Your instructions: Wherever "delle" turns up in the entries, copy out the line that holds it.

Available data:
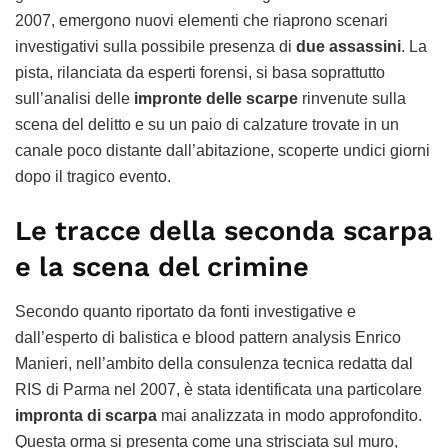
2007, emergono nuovi elementi che riaprono scenari
investigativi sulla possibile presenza di
due assassini
. La
pista, rilanciata da esperti forensi, si basa soprattutto
sull’analisi delle
impronte delle scarpe
rinvenute sulla
scena del delitto e su un paio di calzature trovate in un
canale poco distante dall’abitazione, scoperte undici giorni
dopo il tragico evento.
Le tracce della seconda scarpa
e la scena del crimine
Secondo quanto riportato da fonti investigative e
dall’esperto di balistica e blood pattern analysis Enrico
Manieri, nell’ambito della consulenza tecnica redatta dal
RIS di Parma nel 2007, è stata identificata una particolare
impronta di scarpa
mai analizzata in modo approfondito.
Questa orma si presenta come una strisciata sul muro,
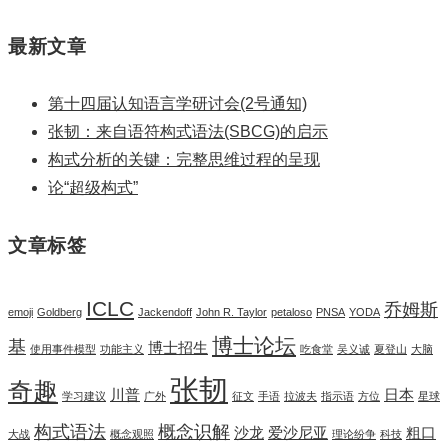
最新文章
第十四届认知语言学研讨会(2号通知)
张韧：来自语符构式语法(SBCG)的启示
构式分析的关键：完整思维过程的呈现
论“超级构式”
文章标签
ICLC
乔姆斯
emoji
Goldberg
Jackendoff
John R. Taylor
petaloso
PNSA
YODA
博士论坛
基
博士招生
使用事件模型
功能主义
吃食堂
吴义诚
夏登山
大脑
张韧
奇趣
川普
日本
学习建议
广外
征文
手语
拉波夫
指示语
方位
星球
构式语法
概念识解
沙龙
爱沙尼亚
粗口
大战
概念观照
理论纷争
科技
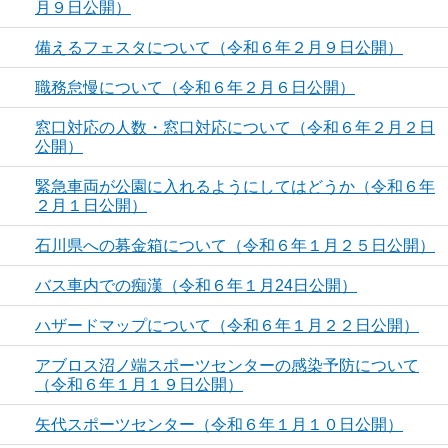
月９日公開）
備えるフェスタについて（令和６年２月９日公開）
職務怠慢について（令和６年２月６日公開）
窓口対応の人数・窓口対応について（令和６年２月２日
公開）
緊急車両が公園に入れるようにしてはどうか（令和６年
２月１日公開）
石川県への募金箱について（令和６年１月２５日公開）
バス車内での痴漢（令和６年１月24日公開）
ハザードマップについて（令和６年１月２２日公開）
アブロス沼ノ端スポーツセンターの感染予防について
（令和６年１月１９日公開）
矢代スポーツセンター（令和６年１月１０日公開）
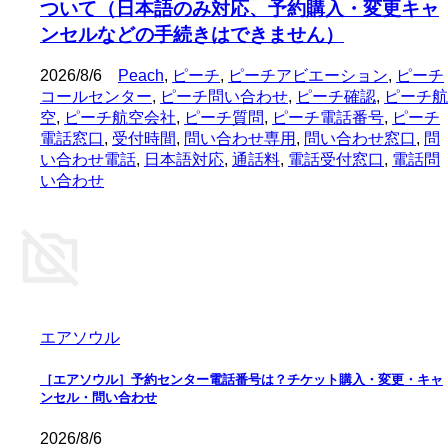
ついて（日本語のみ対応、予約購入・変更キャ
ンセルなどの手続きはできません）
2026/8/6
Peach
,
ピーチ
,
ピーチアビエーション
,
ピーチ
コールセンター
,
ピーチ問い合わせ
,
ピーチ確認
,
ピーチ航
空
,
ピーチ航空会社
,
ピーチ質問
,
ピーチ電話番号
,
ピーチ
電話窓口
,
受付時間
,
問い合わせ専用
,
問い合わせ窓口
,
問
い合わせ電話
,
日本語対応
,
通話料
,
電話受付窓口
,
電話問
い合わせ
エアソウル
［エアソウル］予約センター電話番号は？チケット購入・変更・キャ
ンセル・問い合わせ
2026/8/6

Solution to the problem:
sull’analisi delle
impronte delle scarpe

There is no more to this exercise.